I've never really met anyone like her -- I guess it's just luck that the producers picked two people who are so compatible. And she seems really stable and normal, unlike Susie who yells at me all the time.
But I'm with Susie, and I promised her I wouldn't hook up with anyone while I was on the show, and I'm going to stick to that promise. Plus, I'd look like such a slut if I cheated on her on international television.
So much has happened since the last time I wrote. Matt, my housemate from New York, totally got kicked out of the house. The producers found out that he was dealing crank out of his room to some neighborhood kids. They said that THEY didn't care, but that the network would get in trouble if anyone found out.
Both producers came to the house and sat us all down in the living room. They told us about how hard it was for them to ask one of us to leave because they'd grown to love us all over the last few weeks. But they said that it had to be done, no matter how painful it was for everyone. And when they told Matt to go, he burst into tears.
The housemates are really sad to see him go. All the girls were crying and giving Matt big hugs. We all shook his hand and told him that everything would be alright. On his way out, he told us that he would never forget us, and that we were his new family. It was an emotionally draining day. I experienced sadness, pity, disappointment, fear, relief and hope. The experience made all us all realize how lucky we are to be on the show.
I didn't tell anyone this, but I'm actually glad to see him go. Matt was a jerk. And he was better looking than me. And he always got more camera time than everyone else. Plus, he was always flirting with Katie, who I am now sleeping with eight times a day.
It would seem that Katie is a time-release crazy. Last night, after we had sex in the hot tub, she got all quiet and wanted to talk about our relationship. She told me that she's in love with me and how she wanted to move to Iowa with me after the show ends.
I was like, WHOA! It's only been three weeks and all of a sudden she wants to have my babies. I don't even want babies. Our priorities are totally different. I told her that you can't be an on screen personality and have a girlfriend, and that I thought we were just having fun while we were on the show. She started crying and locked herself in the confessional for three hours.
That is not going to play well to the audience.

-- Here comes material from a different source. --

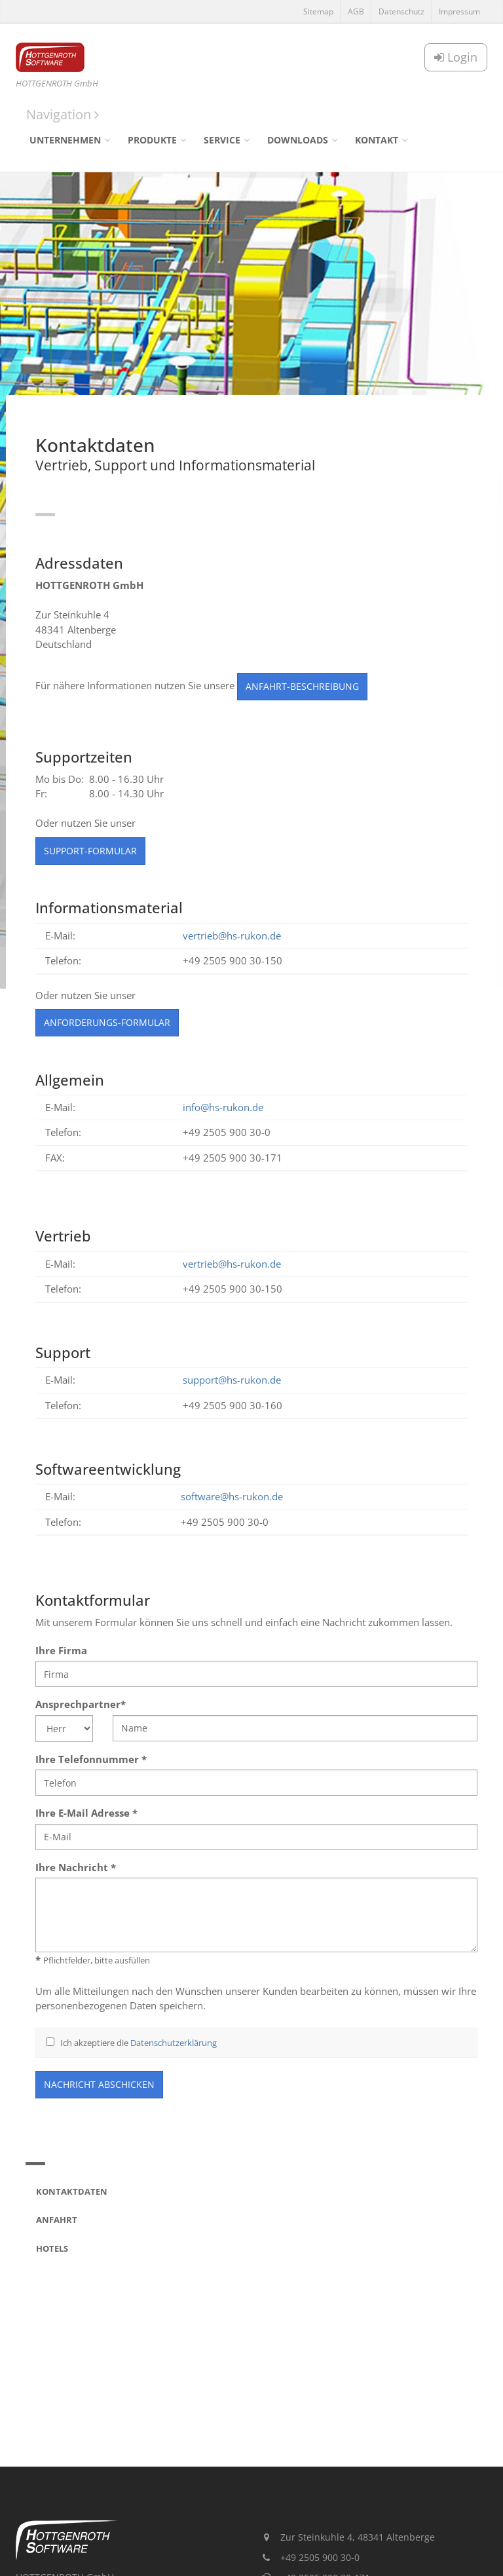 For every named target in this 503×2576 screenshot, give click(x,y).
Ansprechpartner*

And I've spent a lot of time thinking about Susie lately. I'm not sure I should tell her about the whole Katie thing. I think it'll probably piss her off, and I wouldn't want to throw away six months of hot sex before the show airs.

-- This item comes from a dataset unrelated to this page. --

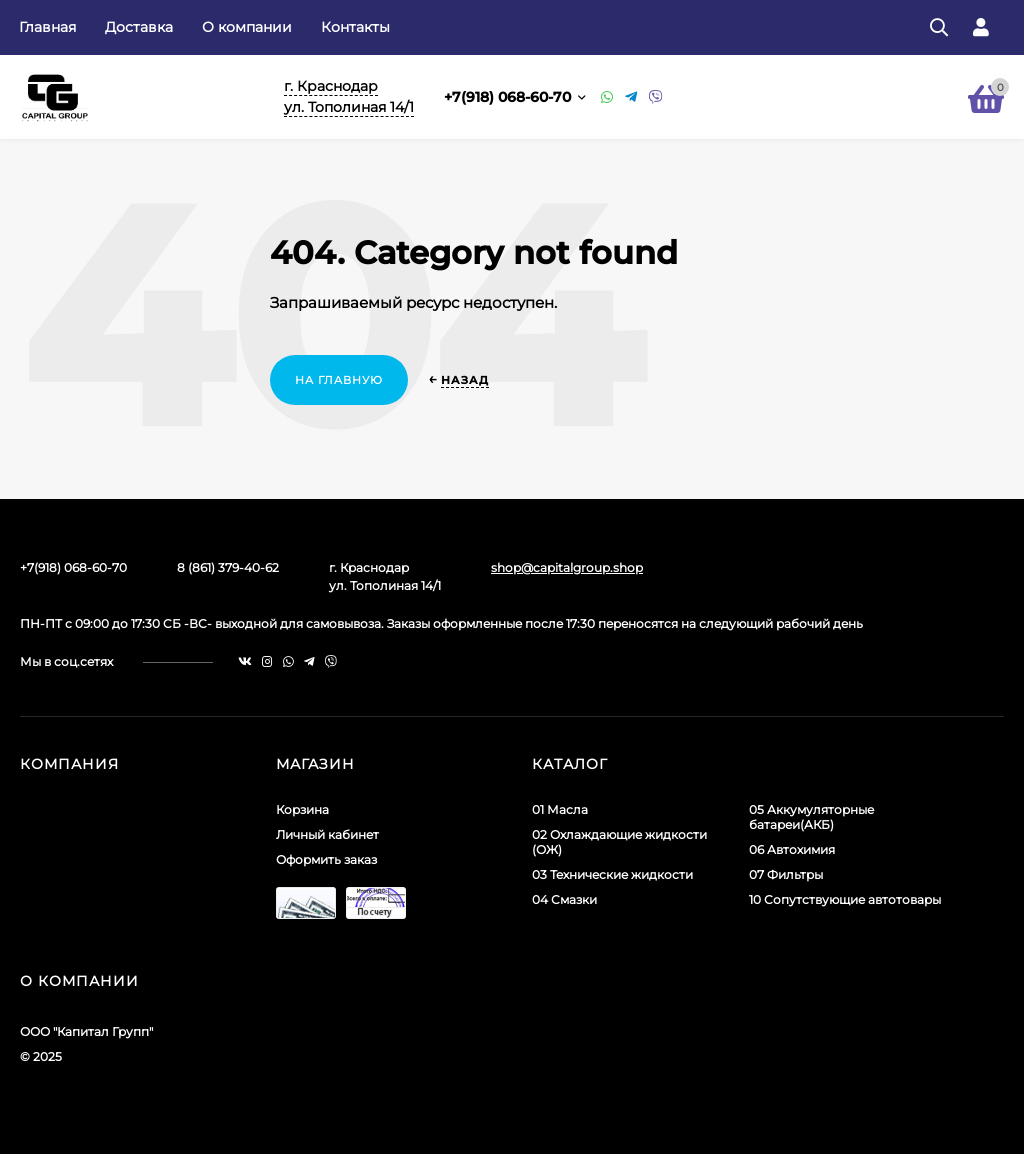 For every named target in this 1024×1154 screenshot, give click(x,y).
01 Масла (560, 809)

Today is the last day of my life in the real world. I'm all packed and ready to go back to the ... other world.
These last few weeks were a rollercoaster of emotion. My housemates ARE like a new family, and I will keep in touch with them FOREVER. I'm really sad to be leaving the house and going back to everything. It will be hard to readjust to life off-camera. I'll miss the constant attention from my three camera men, the sound girl, my stylist, the tech crews and of course Bunim and Murray. My mom said she'd interview me with her camcorder for three or four hours a week so that I don't feel too lonely.
I have learned so much about myself and about people, and about the world in general. Living with these six strangers really opened my eyes to how crazy everyone is, and how much better I am than most people. It was truly a growing experience, and I'll never be the same again.
When I think back on all the experiences we've had in the house -- the fun, the fights, our trip to Uzbekistan, our jobs as shark wranglers, the day when the militia group raided the house, and all the other great stuff, I can only come to one conclusion: Get ready Hollywood! I'm going to be fucking famous!